Armenian Prime Minister Nikol Pashinyan has suggested the country needs an entirely new constitution, in a move critics have attributed to pressure from Azerbaijan.
Pashinyan first voiced his call for a new constitution on 18 January during a visit to the Ministry of Justice, claiming that the idea was previously discussed at the Ministry of Justice.
‘During one or two working discussions with the Minister of Justice, I recorded that in my opinion and that of a number of colleagues, and I am voicing this opinion so that it becomes the subject of a wider discussion, the Republic of Armenia needs a new Constitution, not Constitutional amendments, but a new Constitution’, said Pashinyan.
He cited two reasons for his proposal to adopt a new constitution: that Armenia’s constitution should be adopted by a fair referendum, and that the country needed a constitution that would make it ‘more competitive and more viable in the new geopolitical and regional conditions.’
‘I wanted to emphasise this so that we can devote ourselves to such work in the near future’, said Pashinyan.
During a meeting with his party in Yeghegnadzor on 20 January, Pashinyan elaborated that Yerevan and Baku had reached a point in peace talks where they wanted ‘additional guarantees’ that neither party ‘harbours territorial claims and hidden ambitions’.
‘Diplomatic texts always have different twists, subtexts, and footnotes. In the footnotes of Azerbaijan’s proposals, and perhaps Azerbaijan in ours, observe the dangers of territorial claims, if not today, then in the future,’ Pashinyan said.
The first paragraph of Armenia’s constitution states the country adopted the constitution is based on the ‘fundamental principles of the Armenian Statehood and the nation-wide objectives enshrined in Armenia’s Declaration of Independence.
One of the bases expressed in the declaration is a joint decision by the Armenian Soviet Socialist Republic and the Karabakh Council to ‘reunify the Armenian SSR and the Mountainous Region of Karabakh’.
‘Pressure from Baku’
The move by Pashinyan has been widely interpreted as related to ongoing peace talks with Azerbaijan and the aftermath of Azerbaijan taking control of Nagorno-Karabakh in September 2023.
Tigran Grigoryan, a political analyst and the head of the Regional Centre for Democracy and Security in Yerevan, said that Pashinyan’s calls for a new constitution could have stemmed from statements by Azerbaijani President Ilham Aliyev, who in December said he expected guarantees from Yerevan against ‘Armenian revanchism’.

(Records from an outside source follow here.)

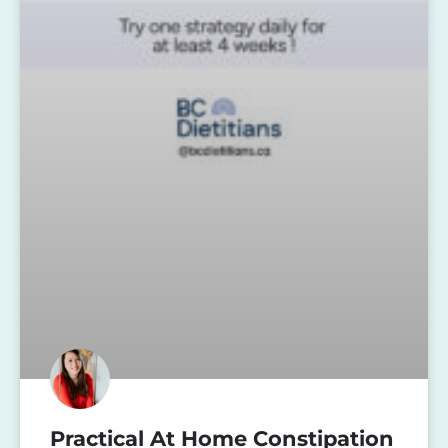
Practical At Home Constipation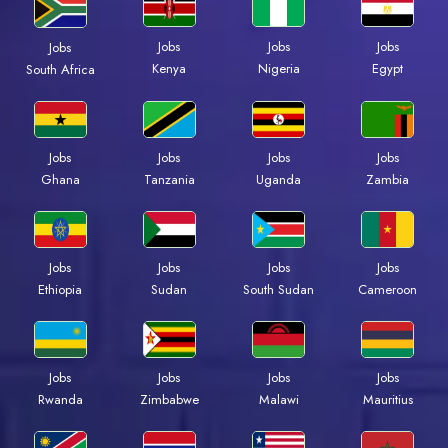
Jobs
Jobs
Jobs
Jobs
Kenya
Nigeria
Egypt
South Africa
Jobs
Jobs
Jobs
Jobs
Ghana
Tanzania
Uganda
Zambia
Jobs
Jobs
Jobs
Jobs
Ethiopia
Sudan
South Sudan
Cameroon
Jobs
Jobs
Jobs
Jobs
Rwanda
Zimbabwe
Malawi
Mauritius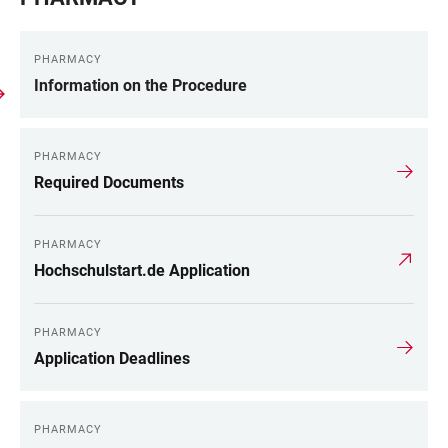
PHARMACY
Information on the Procedure
PHARMACY
Required Documents
PHARMACY
Hochschulstart.de Application
PHARMACY
Application Deadlines
PHARMACY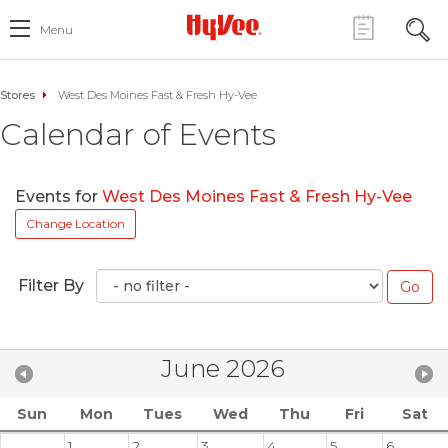
Menu
Stores
West Des Moines Fast & Fresh Hy-Vee
Calendar of Events
Events for
West Des Moines Fast & Fresh Hy-Vee
Change Location
Filter By
June 2026
Sun
Mon
Tues
Wed
Thu
Fri
Sat
1
2
3
4
5
6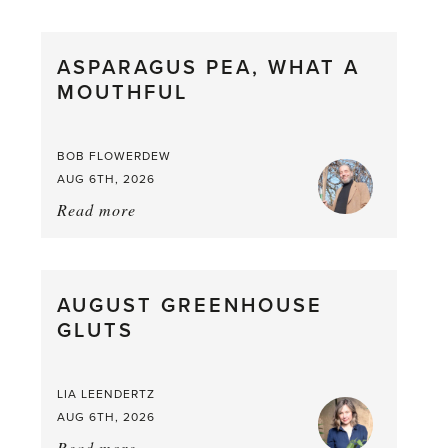
Scent
straight
ASPARAGUS PEA, WHAT A
from
MOUTHFUL
the
Larder
BOB FLOWERDEW
AUG 6TH, 2026
Read more
about:
Asparagus
Pea,
What
AUGUST GREENHOUSE
a
GLUTS
Mouthful
LIA LEENDERTZ
AUG 6TH, 2026
Read more
about: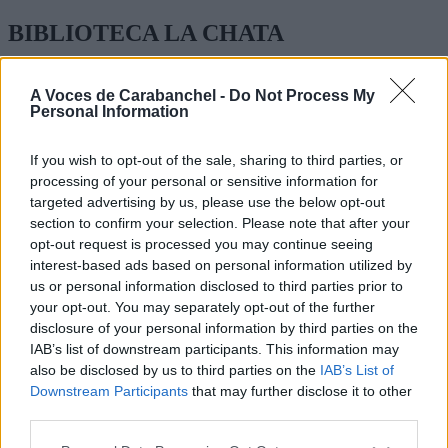
BIBLIOTECA LA CHATA
GENERAL RICARDOS 252
A Voces de Carabanchel -
Do Not Process My
Personal Information
BIBLIOTECA PÚBLICA MUNICIPAL
TEL:
914 22 05 33
If you wish to opt-out of the sale, sharing to third parties, or
processing of your personal or sensitive information for
HORARIO:
targeted advertising by us, please use the below opt-out
section to confirm your selection. Please note that after your
LUNES A VIERNES: 8.30 A 21
opt-out request is processed you may continue seeing
SABADO Y DOMINGO CERRADO
interest-based ads based on personal information utilized by
us or personal information disclosed to third parties prior to
your opt-out. You may separately opt-out of the further
disclosure of your personal information by third parties on the
IAB’s list of downstream participants. This information may
also be disclosed by us to third parties on the
IAB’s List of
Downstream Participants
that may further disclose it to other
third parties.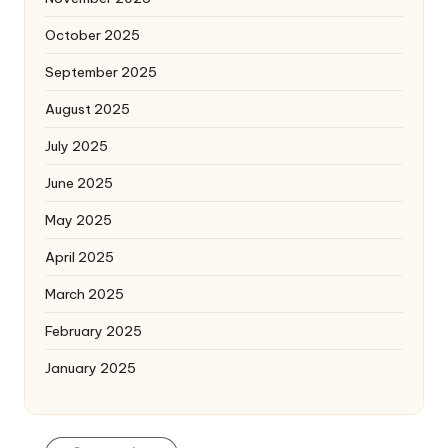
October 2025
September 2025
August 2025
July 2025
June 2025
May 2025
April 2025
March 2025
February 2025
January 2025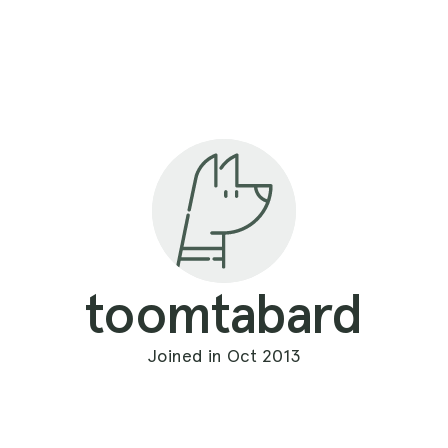
toomtabard
Joined in Oct 2013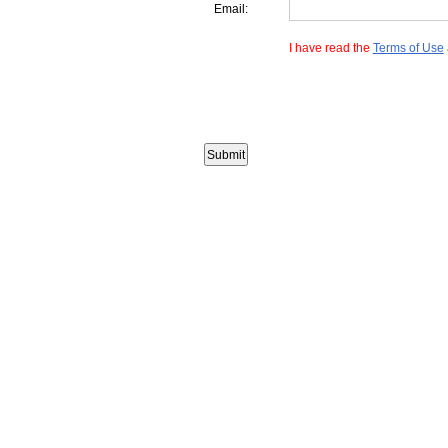
Email:
I have read the
Terms of Use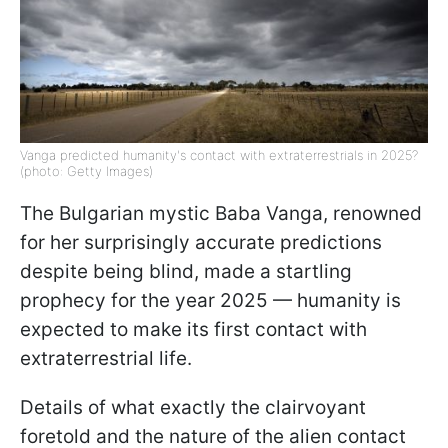
Vanga predicted humanity's contact with extraterrestrials in 2025?
(photo: Getty Images)
The Bulgarian mystic Baba Vanga, renowned
for her surprisingly accurate predictions
despite being blind, made a startling
prophecy for the year 2025 — humanity is
expected to make its first contact with
extraterrestrial life.
Details of what exactly the clairvoyant
foretold and the nature of the alien contact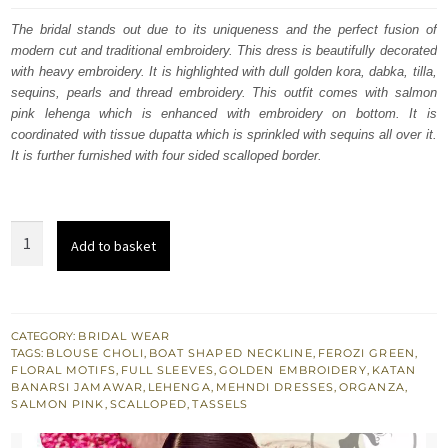
was:
is:
The bridal stands out due to its uniqueness and the perfect fusion of
modern cut and traditional embroidery. This dress is beautifully decorated
£ 1,655.
£ 993.
with heavy embroidery. It is highlighted with dull golden kora, dabka, tilla,
sequins, pearls and thread embroidery. This outfit comes with salmon
pink lehenga which is enhanced with embroidery on bottom. It is
coordinated with tissue dupatta which is sprinkled with sequins all over it.
It is further furnished with four sided scalloped border.
Ferozi
Add to basket
Green
Blouse
-
Salmon
CATEGORY:
BRIDAL WEAR
TAGS:
BLOUSE CHOLI
,
BOAT SHAPED NECKLINE
,
FEROZI GREEN
,
Pink
FLORAL MOTIFS
,
FULL SLEEVES
,
GOLDEN EMBROIDERY
,
KATAN
Lehenga
BANARSI JAMAWAR
,
LEHENGA
,
MEHNDI DRESSES
,
ORGANZA
,
SALMON PINK
,
SCALLOPED
,
TASSELS
-
Mehndi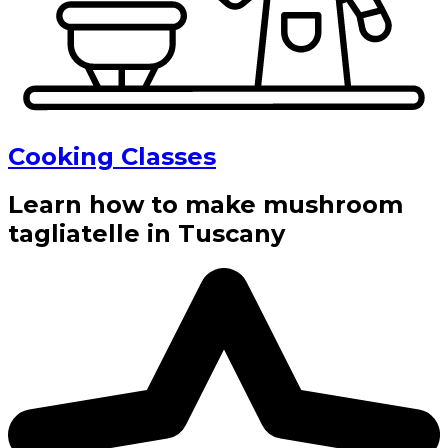
Cooking Classes
Learn how to make mushroom
tagliatelle in Tuscany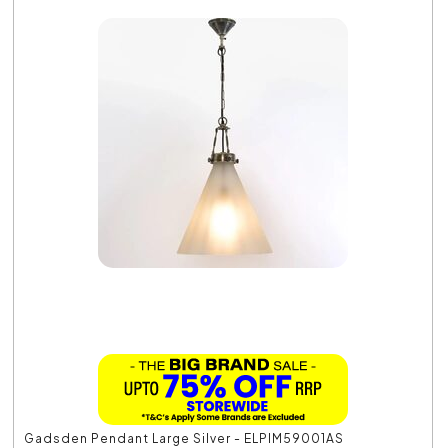
Gadsden Pendant Large Silver - ELPIM59001AS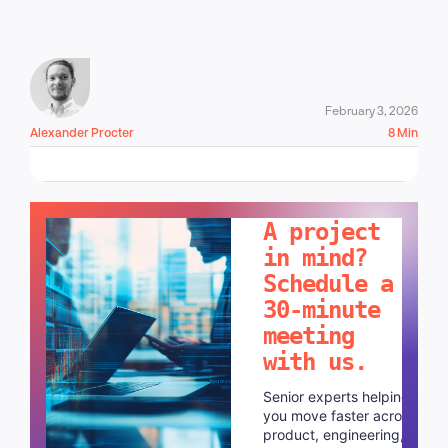
February 3, 2026
Alexander Procter
8 Min
LET'S TALK!
A project
in mind?
Schedule a
30-minute
meeting
with us.
Senior experts helping
you move faster across
product, engineering,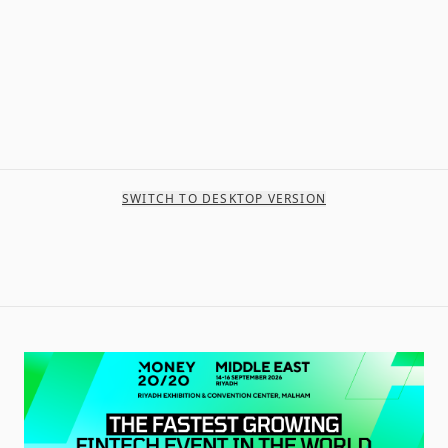
SWITCH TO DESKTOP VERSION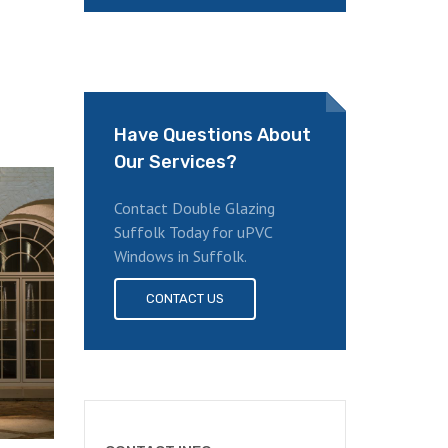
Have Questions About
Our Services?
Contact Double Glazing
Suffolk Today for uPVC
Windows in Suffolk.
CONTACT US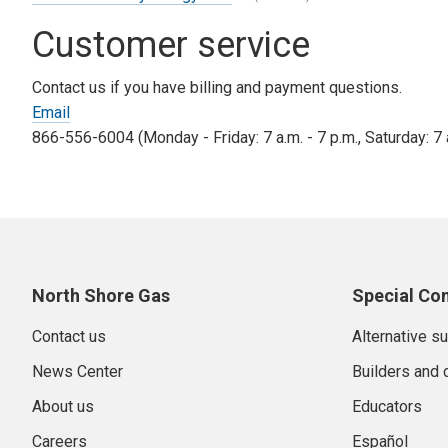
Tax Adjustment riders.
Customer service
Low Income Discount Adjustment:
The Low Income Disc
percentage of a qualified customer’s bill. This program
Contact us if you have billing and payment questions.
monthly charge appears on all bills, whether you are on 
Email
866-556-6004 (Monday - Friday: 7 a.m. - 7 p.m., Saturday: 7 a
North Shore Gas
Special Co
Contact us
Alternative s
News Center
Builders and 
About us
Educators
Careers
Español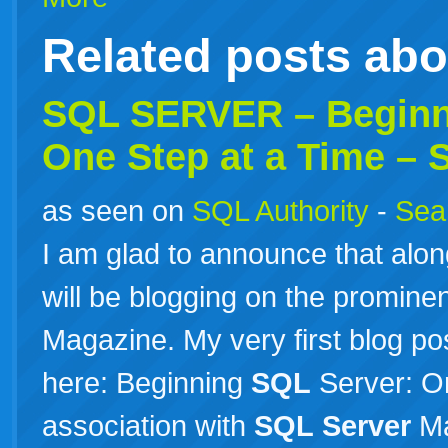
Related posts ab
SQL
SERVER
– Begin
One Step at a Time –
as seen on
SQL Authority
-
Sear
I am glad to announce that alon
will be blogging on the prominen
Magazine. My very first blog pos
here: Beginning
SQL
Server: O
association with
SQL
Server
Ma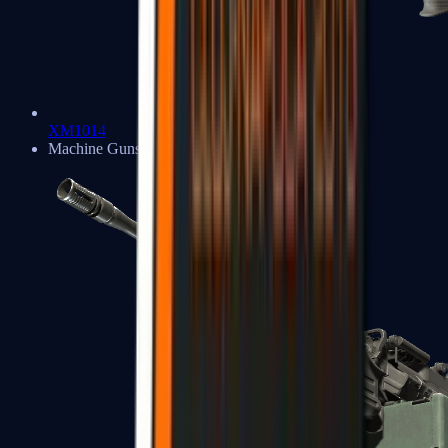
XM1014
Machine Guns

He cited an analysis of his from December, where he argued that ‘there is a high probability that one of the guarantees mentioned by Aliyev is that Yerevan gets rid of that normative legal background’.
Grigoryan cited Rusif Huseynov an Azerbaijani pro-government expert, as saying that Armenia’s legislation includes territorial claims against Azerbaijan, ‘and normative legal documents, such as the Declaration of Independence of Armenia adopted on 21 September 1990, refer to the 1989 joint decision on the unification of Armenia and Nagorno-Karabakh’.
‘This legal background causes concern in Azerbaijan, where scenarios are predicted in which the Armenian Constitutional Court may reject the peace treaty or a subsequent change of power may raise territorial claims’, wrote Huseynov.
Many in Armenia’s opposition have criticised the move. In a joint statement, four MPs from the opposition Armenia faction viewed Pashinyan’s statement as a veiled message to Azerbaijan and Turkey.
The four said that Ankara and Baku had long asked Armenia to remove ‘provisions on supporting the right of self-determination of the people of Artsakh [Nagorno-Karabakh] and pursuing the international recognition of the Armenian Genocide.’
‘We note that with this step, Pashinyan is trying to initiate a new attack on one of the pillars of the Third Republic of Armenia, preparing the ground for the satisfaction of another of the incessant Turkish-Azerbaijani demands,’ read their statement.